ENTRIES SHOWN below:

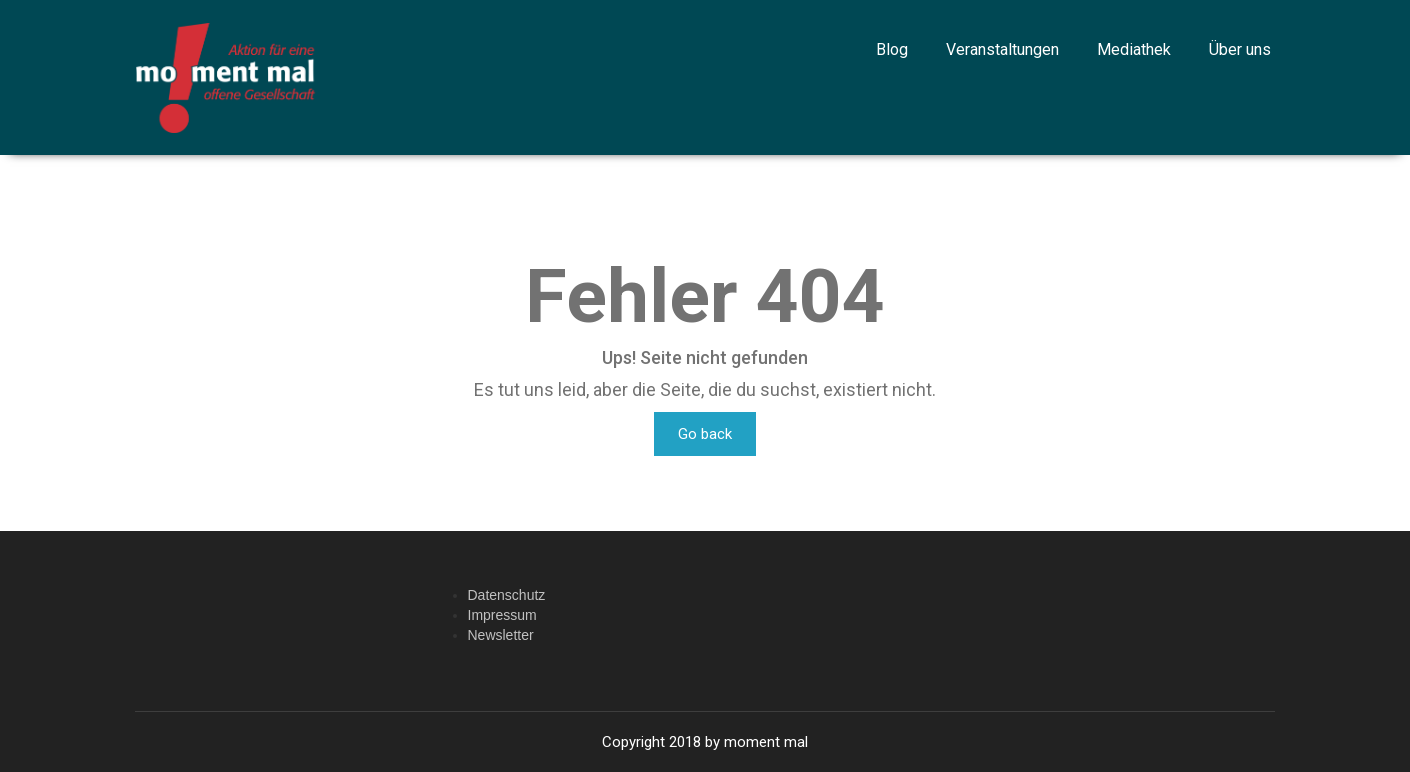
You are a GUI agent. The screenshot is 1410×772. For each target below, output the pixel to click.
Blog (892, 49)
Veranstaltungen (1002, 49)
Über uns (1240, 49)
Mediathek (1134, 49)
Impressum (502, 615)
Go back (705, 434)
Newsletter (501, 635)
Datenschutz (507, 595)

End of ENTRIES SHOWN.

# TASK BRIEF
Please write out every entry exactly, but skip the pictures.

# ANSWER SECTION
You are a GUI agent. The screenshot is 1410×772. For each target below, output the pixel to click.
Blog (892, 49)
Veranstaltungen (1002, 49)
Über uns (1240, 49)
Mediathek (1134, 49)
Impressum (502, 615)
Go back (705, 434)
Newsletter (501, 635)
Datenschutz (507, 595)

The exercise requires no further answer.